Using a story from her own family as a jumping off point, journalist and columnist Dot Jackson published her novel
Refuge in 2006. The novel, which took Jackson almost twenty years to write, and which went on to win the 2007 Weatherford Prize, leans on the author’s deep knowledge of the flora and fauna, the geography and culture, and the speech patterns and humor of the Appalachian communities in the North Carolina mountains. Set in the early twentieth century, the novel follows the sudden decision of a young woman to reject the genteel environment of city life to seek out the rustic community where she spent her childhood. Cultivating a mood influenced by the Southern Gothic, Jackson uses highly sense-inflected descriptions to demonstrate why the seemingly rough and harsh mountain code of living would appeal to someone looking for a meaningful connection.
The novel opens with a prologue that gives us a hint about the way our protagonist’s adventure ends up. We meet Mary Seneca Steele – known as Mary Sen – as an old woman. Looking back on her life, she considers the way that she ended up in the town of Caney Fork on Hogback Mountain. As she putters around the house, she watches her half-domesticated hawk, whose appearance brings her comfort, and who brings food like rabbits and birds to her cabin. Considering everything that she has gone through, Mary Sen tells us, “I did a dreadful thing. I came here desperate, and I thought my heart would break for the love of what I found. And then I would not rest until I destroyed it. And you want to hear the worst? I would do it again. Oh yes, oh yes, I would do it. God forgive my soul, but I don't think I could help it.”
The novel then skips back through time to Mary Sen’s early adulthood. She lives in Charleston, South Carolina, in the aristocratic society that her mother has cultivated ever since Mary Sen was a little girl. Her life has been filled with wealthy privilege – classical music and tours of Europe – all the way through to her marriage to Hubert (Foots) Pettigrew Lamb, a foolish and weak-willed egotist with whom Mary has two children, Pet and Hugh. Not only is the marriage increasingly abusive, but now the family is facing financial ruin because Foots is an incompetent spendthrift – and because of the Great Depression.
One night, in the spring of 1929, Mary Sen goes to bed while considering what to wear for the suicide she is planning for the morning. Through her open window, she hears a street performer singing the old folk song “Shady Grove” – a song that reminds her of the fiddle tunes she heard from her father growing up. Inspired, Mary gathers $33 and some clothes, and together she and her children pile into the brand new Auburn Phaeton that Foots has just bought with a large chunk of her inheritance. Before leaving, Mary gives a third of all her money to Aunt Mit and Uncle Camp, the dignified African-American servants that live with the family.
Although Mary Sen has no idea how to drive, she is going to drive northwest until she finds the tiny place called Caney Valley, a community she vaguely knows from her father’s stories about growing up in the Blue Ridge Mountains. He loved it there, but left never to return, driven by the description of this wilderness by Mary’s mother as a place where “there is nothing...for anyone who has ambition and intelligence…a land of savages.” Mary’s plan is to find this long-ago home and make it her own refuge.
The first hurdle is learning to make the car go, which she initially can only do in reverse. Then, during the long and confusing drive, Mary and the children survive a dangerous flash flood and the wreck of their car, before finally arriving at The Birches, a now abandoned house that used to belong to Mary Sen’s father.
The escape then turns from exhilarating to daunting. Mary has to learn everything: how to build a fire in the fireplace, how to garden in order to can fruits and vegetables, and how to cook when she and her kids have no money. These physical challenges are also accompanied by emotional ones: Mary doesn’t know much about her family history, and the complex and interwoven relationships of her relatives carry secrets that could be dangerous.
Despite the difficulties, Mary Sen and the children feel deeply at home in this new place.
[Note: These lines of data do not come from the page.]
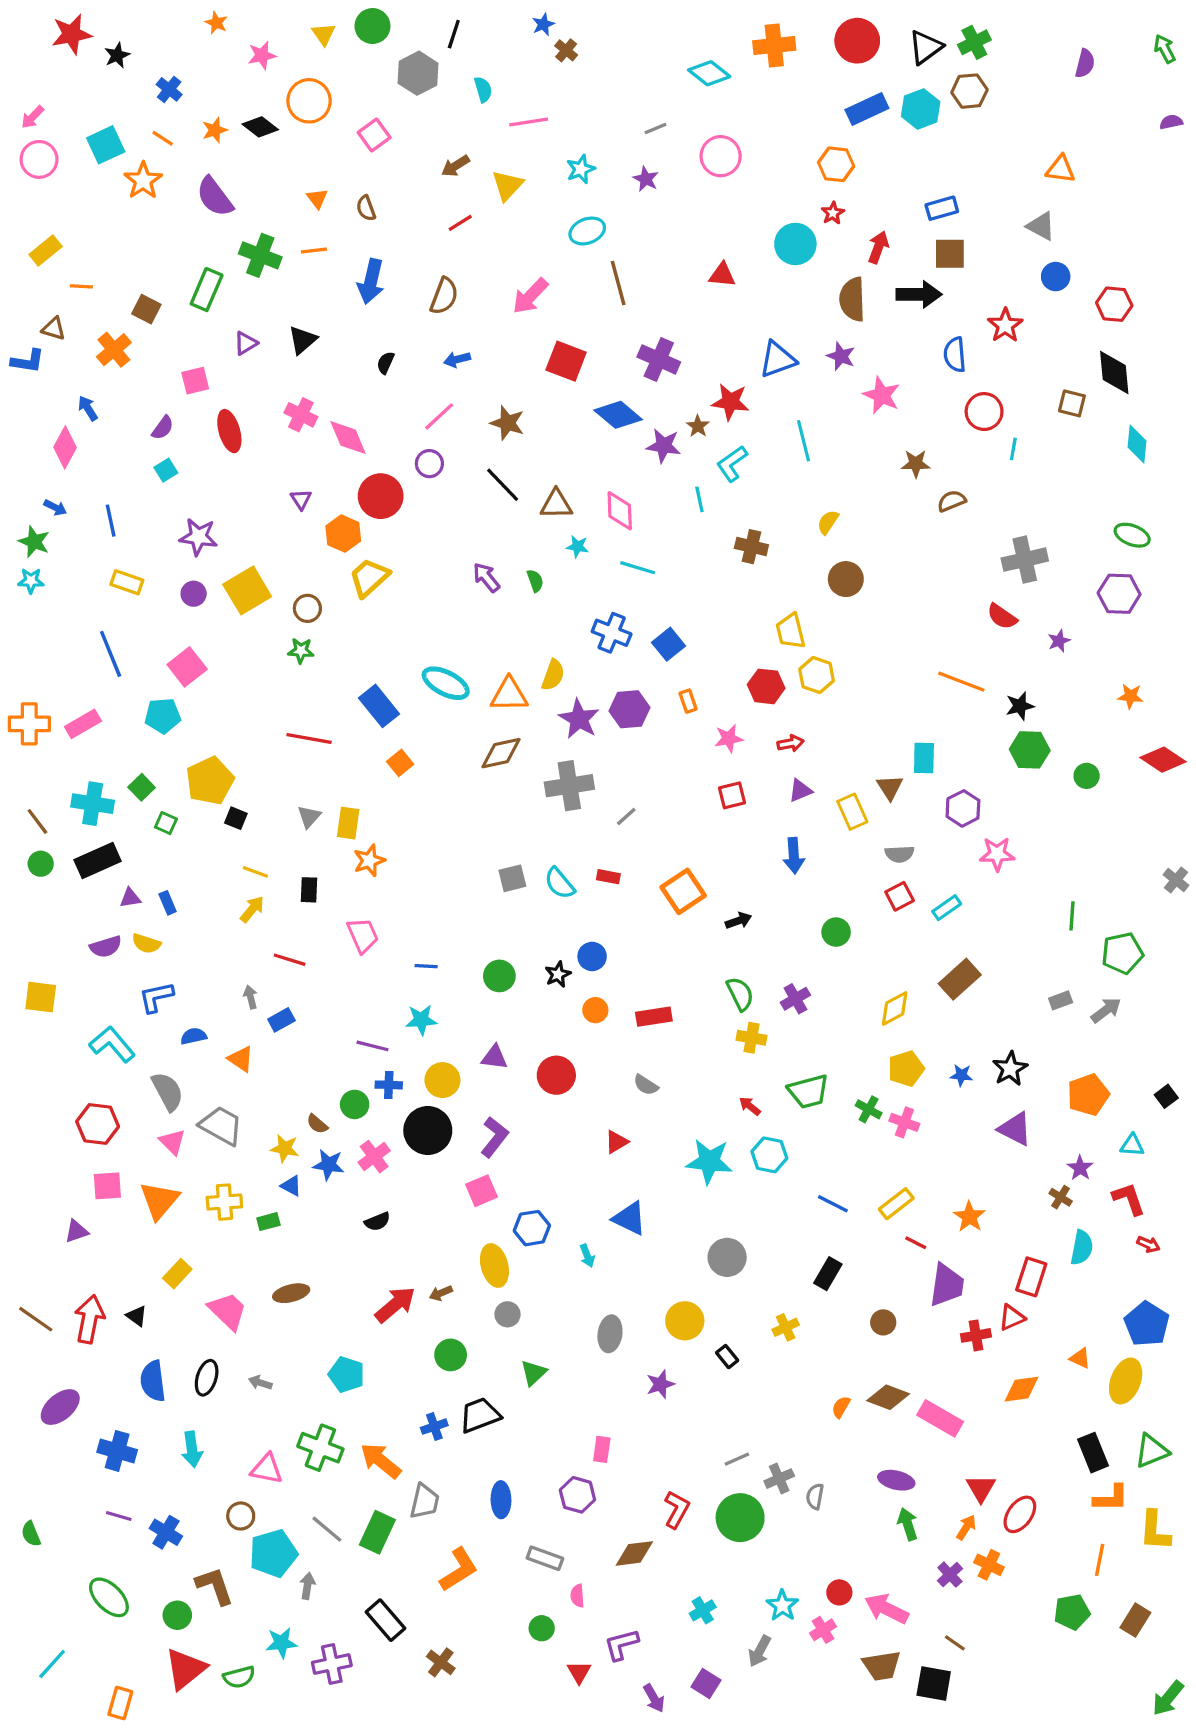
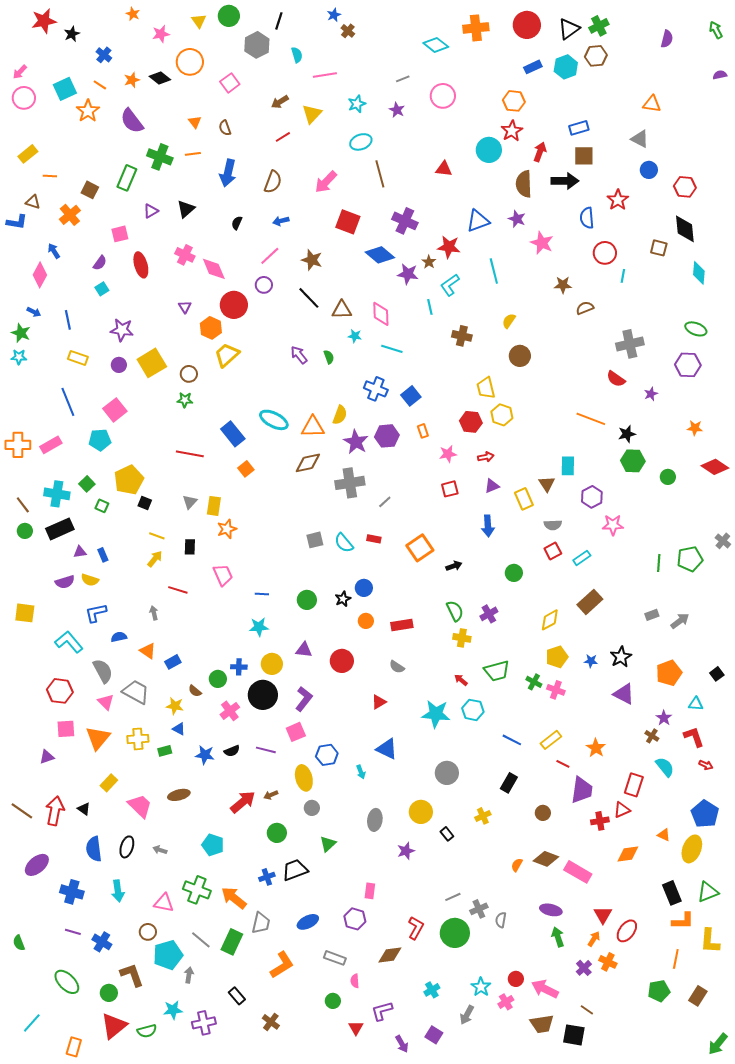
blue rectangle: (867, 109) -> (533, 67), size x0.7
red star: (833, 213) -> (512, 131), size x1.5
green pentagon: (1122, 953) -> (690, 559), moved
blue rectangle: (281, 1020) -> (173, 662), moved
purple line: (372, 1046) -> (266, 750), moved
blue star: (329, 1165) -> (205, 755), moved
cyan semicircle: (1082, 1248) -> (665, 767), turned -50
blue ellipse: (501, 1500) -> (308, 922), turned 65
black rectangle: (386, 1620) -> (237, 996), size x0.7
Partly this is because of the sudden freedom, clean mountain air, and the ending of a toxic family structure. This is also the result of Mary falling in love for the first time. She meets Ben Aaron Steele, a second or third cousin (the family tree is so convoluted that it’s hard to know), and their connection is undeniable. However, the relationship isn’t only doomed because they are related. Ben is already married to Sophia, a despicable woman who hates the mountain lifestyle, desiring only to return to the sophisticated Boston environment she left behind. Not only that, but he and Sophia have a daughter, Celestine, whose traumatic birth and near-suffocation has left with her with a lifelong intellectual disability. Sophia uses Celestine as a tool of emotional manipulation, casting herself as a martyr, but Ben treats his daughter with real affection and joy.
Eventually, the precarious love affair between Ben and Mary Sen turns tragic, as Ben dies. Mary describes her life disintegrating after this happens, but then, because of the way Appalachia fuels her sense of place and home, her existence “reassembles” itself into lifelong contentment.